The basis of the project is music understood as a universal language capable of emotionally amplifying what we feel in front of works of art. In this case, the plaster casts and sculptures of Vincenzo Vela. In audiovisual productions music usually enters in a second moment, it comes, so to speak, in addition to the work previously done on the image. In this project, however, as in my other works of the documentary-installation genre ( Mosaics of Piazza Armerina, based on a composition by Carlo Florindo Semini or Segantinian a based on a composition by Luigi Quadranti) the music actually precedes the making of the film and installation. So, after freely sourcing seven themes related to Vincenzo Vela’s work, I wanted to leave it to the flair of Andreas Pflüger, a composer with whom I have been collaborating for years, to interpret these themes with his own sensibility. The result was a composition for soprano and ensemble, in seven movements. The entire video installation, which is presented to the visitor as a multichannel installation, is thus based on the performance of the musical performance, conducted by maestro Alessandro Calcagnile. If I had to put an exergue to this work of mine, I would quote Bernard of Clairvaux’s phrase “Listen and you will see!”

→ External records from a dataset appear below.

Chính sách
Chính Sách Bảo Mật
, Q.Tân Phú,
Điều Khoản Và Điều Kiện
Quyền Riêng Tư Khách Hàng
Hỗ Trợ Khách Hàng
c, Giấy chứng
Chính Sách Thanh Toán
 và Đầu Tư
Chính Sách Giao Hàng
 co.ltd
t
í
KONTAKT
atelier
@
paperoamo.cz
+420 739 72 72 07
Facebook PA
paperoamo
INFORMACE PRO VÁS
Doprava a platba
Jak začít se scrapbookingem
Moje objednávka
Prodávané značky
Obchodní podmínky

What added value does it give to propose a video installation dedicated to Vela right in the artist’s house-museum?

The video installation is but one of the forms of contemporary expression capable of rededicating yesterday’s art to our time by removing it from being merely inert memory. Places like Vincenzo Vela’s house-museum are inexhaustible places, open pages susceptible to continuous rereading, powerful containers of culture, beauty and creativity.